Saturday, November 30, 2013

Stock Options Trading As A Potentially Lucrative Investment Strategy

By Tony Guerra


There are a wide range of investment securities found on the stock market, and they range from easily understood to very complex. Stocks and bonds, for instance, can be fairly easy to understand and just as easily traded. However, the are countless ways to trade stocks and derivatives of them, known as options, are included. In the universe of stocks as investment securities, though, option contracts are a bit complex and you need to understand them thoroughly before getting into trading them, because while stock options trading is lucrative when done right it's also financially ruinous when done wrong.

Stock options themselves are known as "derivatives" in the trading world, because they derive their reason for existence from the stocks from which they originate. You're actually not buying or selling stocks when you purchase a stock option contract, however, at least not at first. What you buy in a stock option contract is a right, but not an obligation, to later purchase or sell the stocks making up or underlying that contract, with such stocks typically bound together in 100-share blocks. The world of trading in stock options is made up of a seemingly endless number of options contracts, though the options in most of them are generally allowed to expire rather than being exercised, to be truthful.

Though complex, stock option contracts are a popular trading tool because they can be used in a wide variety of investment strategies. Conservative as well as high-risk strategies and everything in between all lend themselves well to the intelligent use of stock options trading, but never forget that trading stock options isn't for the faint of heart. With potentially great reward, and stock options can bring lucrative financial payoff, comes potentially great risk, especially if you don't understand stock options, their contracts and how they're traded. Thoroughly understand stock options contracts before trading them, in other words.

Most neophyte investors are strongly advised to learn all they can about how stock options trading works before they take up the investment strategy precisely because financial ruin awaits if they don't do it correctly. Before funding a stock brokerage account -- and all reputable stock brokerages offer clients the ability to trade in stock option contracts -- read up on the basics of stocks and their derivative options. Understand, as well, what a stock option "call" is versus its opposite, the stock option "put." In stock options, a "call" is a right to buy an agreed-upon number of stocks in a contract, while a "put" is a right to sell an option contract's shares.

When it comes to stock options trading, contract fees or "premiums" per underlying share in the option contract are another key concept. A stock option contract premium is the price per share that you'll pay to obtain the option to buy or sell those shares in the future, and it's also your total cost to obtain that contract unless and until you exercise your option rights. When it comes to a stock option contract's premiums or fees, their costs vary by the contract.

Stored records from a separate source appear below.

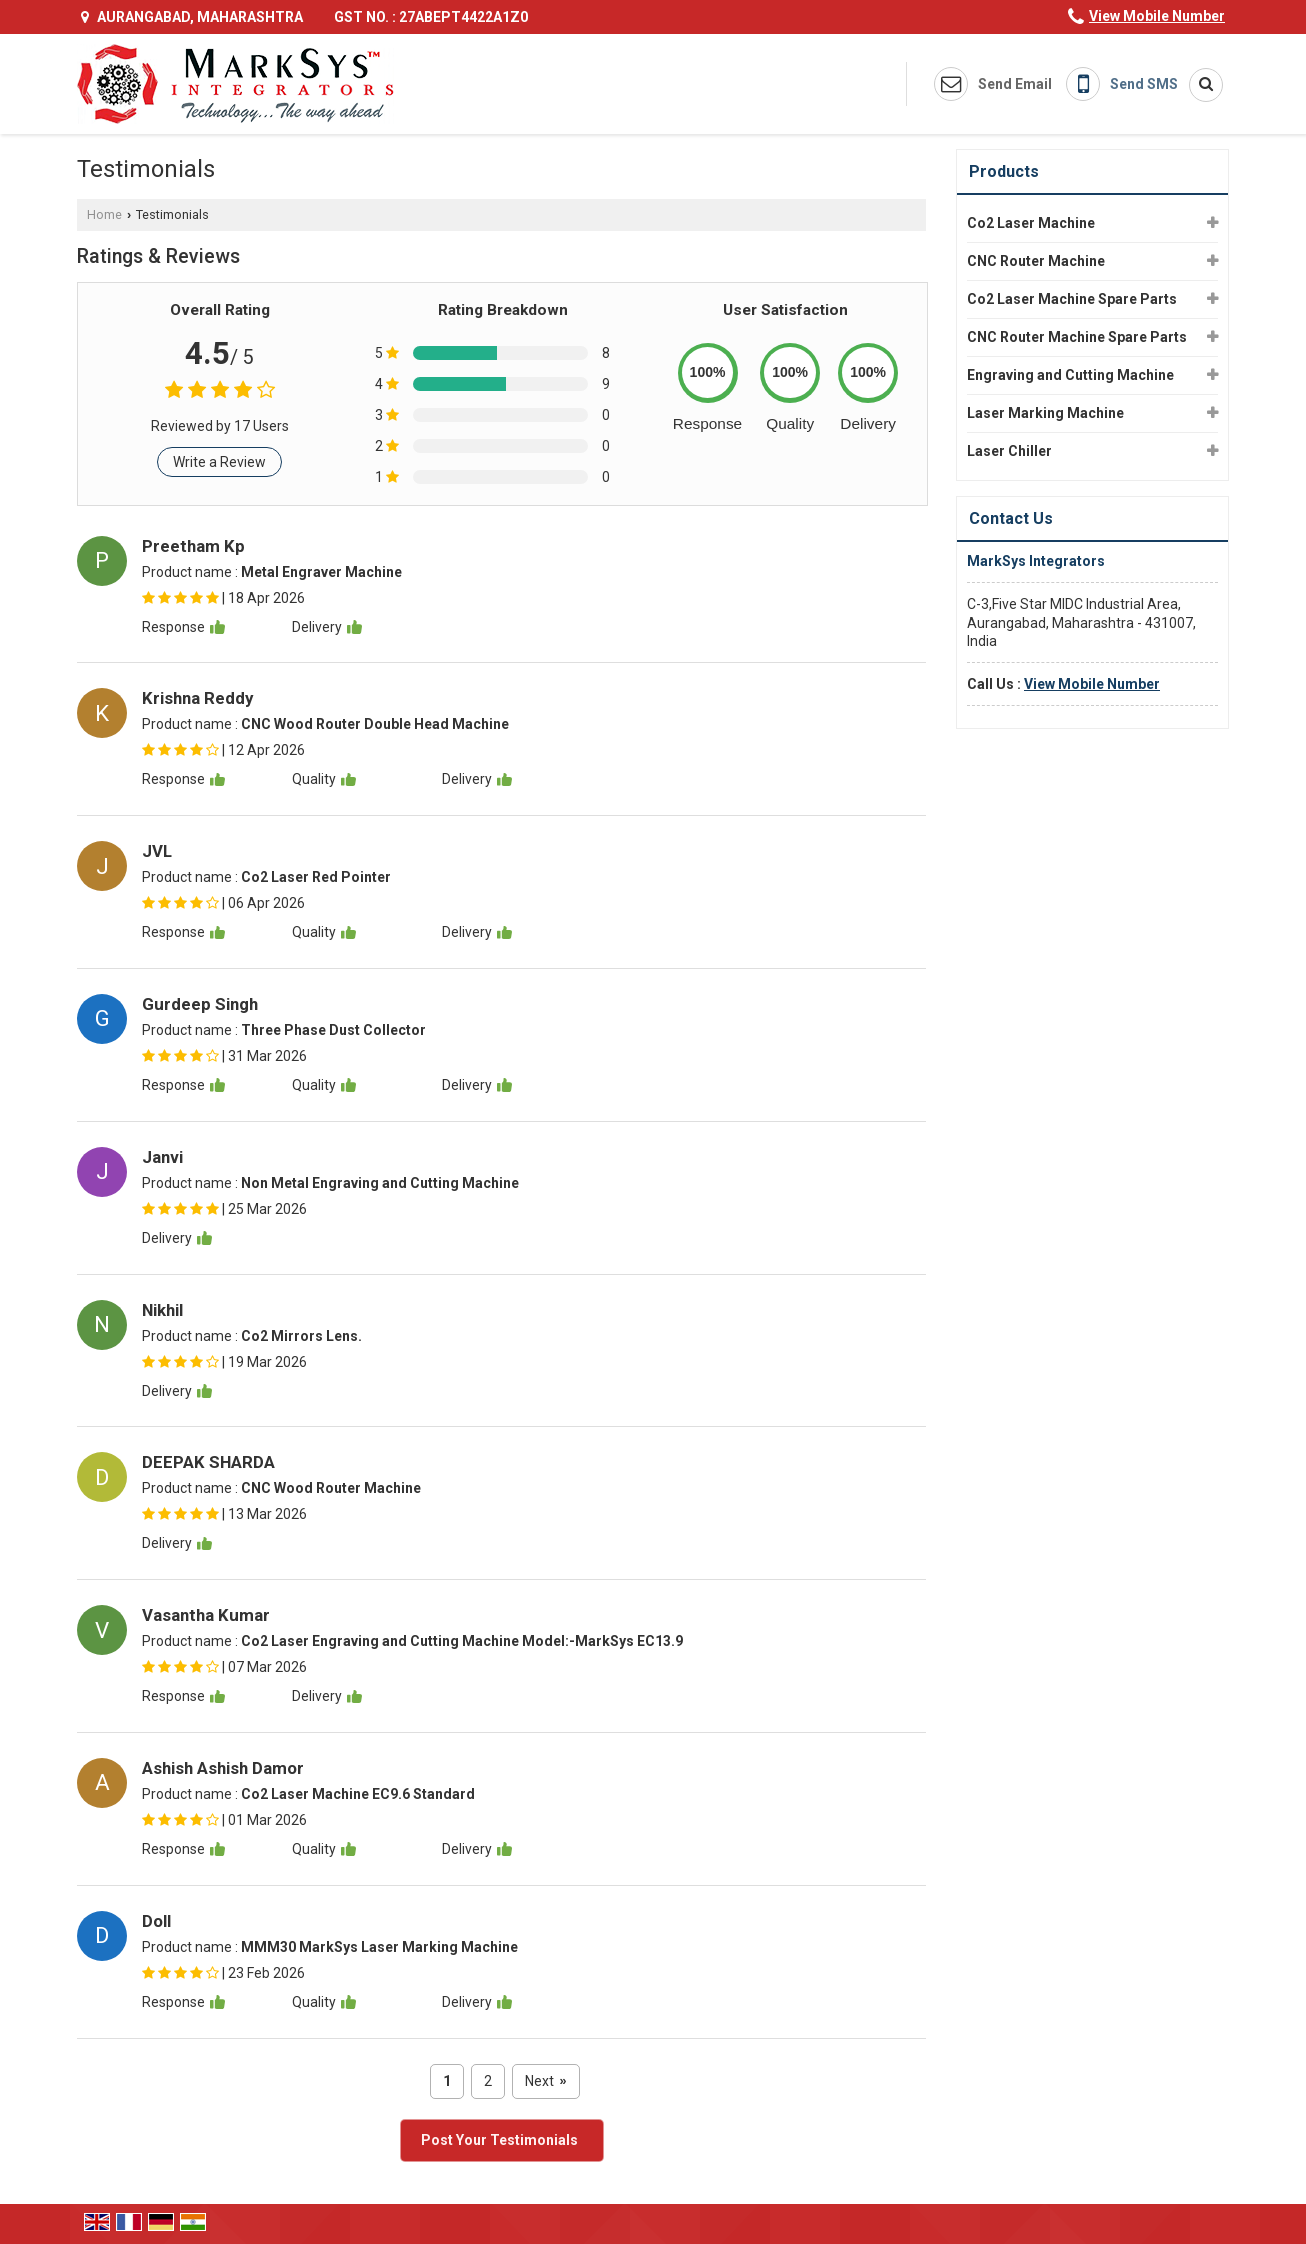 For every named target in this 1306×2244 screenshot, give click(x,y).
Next (545, 2081)
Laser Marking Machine (1045, 413)
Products (1004, 171)
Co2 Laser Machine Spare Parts (1072, 299)
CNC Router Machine (1036, 261)
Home (104, 214)
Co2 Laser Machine (1031, 223)
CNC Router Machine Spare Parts (1077, 337)
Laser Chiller (1009, 451)
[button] (1157, 16)
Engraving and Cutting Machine (1070, 375)
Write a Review (219, 462) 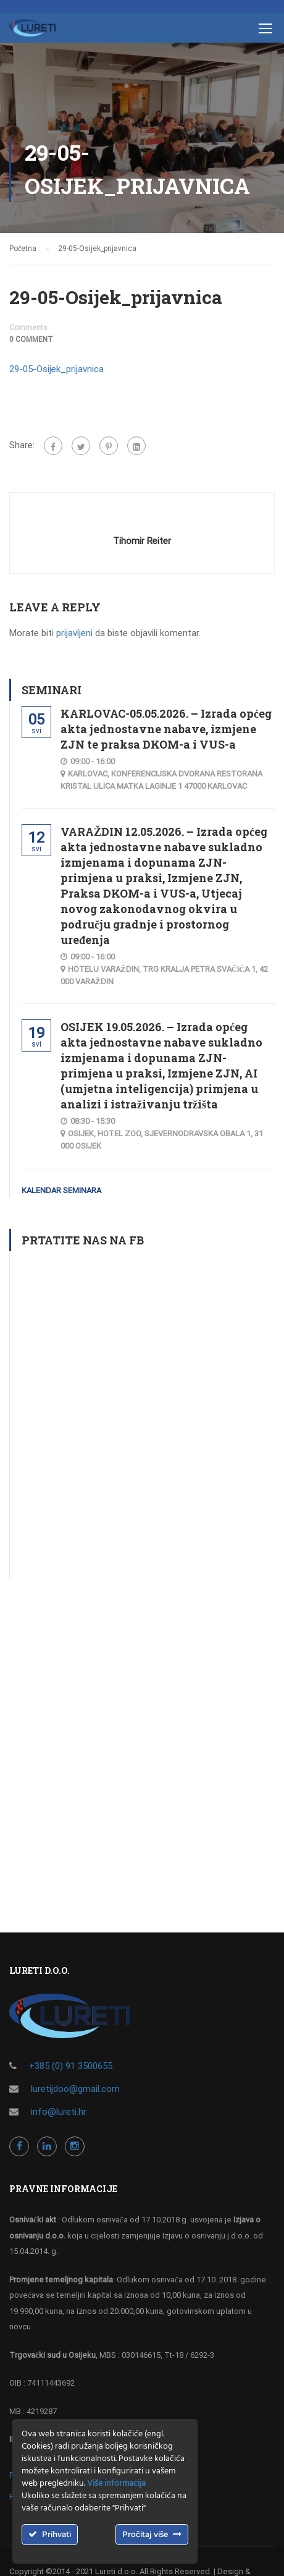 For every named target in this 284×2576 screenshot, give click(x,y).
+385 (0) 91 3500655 (70, 2066)
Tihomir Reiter (142, 540)
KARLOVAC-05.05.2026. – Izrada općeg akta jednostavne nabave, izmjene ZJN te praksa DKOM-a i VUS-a (166, 729)
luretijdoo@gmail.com (75, 2088)
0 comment (31, 339)
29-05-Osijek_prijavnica (56, 369)
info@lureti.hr (58, 2111)
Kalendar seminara (61, 1190)
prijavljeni (74, 633)
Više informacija (116, 2483)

For instance, there might be a $1 per share premium attached to each underlying share within the 100-share block within the contract, or a $100 total premium at $1x100 shares to gain the right to purchase or sell the stock before the contract's expiration date, or expiry.

When it comes to stock options trading, you'll always find a "strike price" attached to the contract's language, with that strike price being the price per share you'll pay to gain those stocks if you exercise your option rights. For instance, your purchase of a 100-share stock option contract might cost you a $1 per share premium, or $100, and then a $10 per share strike price if you really do exercise your call or put option. When you exercise your stock option contract rights you'll be on the hook for the $10 per share strike price, meaning $1,000 to the contract's writer (at $10x100 shares = $,1000), but if the stock's actually worth $13 per share your profit when you sell those shares will be high. If the stock found within your stock option contract is only worth $9 on the markets, and your strike price is $10 to obtain that stock, you'd generally just let the contract expire and decline to exercise your option rights.

Once you've gained a basic understanding of just what a stock option contract is, you should consider taking some time to hang out with and learn from experienced stock options trading professionals. The Internet and the World Wide Web are filled with websites promising in-depth education on stock option contracts as an investment strategy. If you hope to succeed in the practice of trading in stock options investigate any website promising education in stock options fully before committing to it. And always be wary of websites promoting some sort of "autopilot" stock option contract trading software. You can make great wealth, as well as quickly lose your shirt, on stock options and options trading autopilot software holds more peril than promise for newbie investors.

There's little doubt that stock option contracts can be an exciting investment vehicle, and you should head over to the NASDAQ -- it was once called the "National Association of Securities Dealers, Automated Quotation" -- website to get an idea of what you're involving yourself in. If you've previously gained experience in the ins and outs of stocks and bonds and how they themselves are traded and you think you want to try your hand at stock options trading ensure you head over to several professional stock options trader-type websites before beginning. Always remember, as well, that stock option contracts are somewhat complex, and that the more time you can spend associating with professional options traders, learning from them, before striking out on your own, will always be helpful.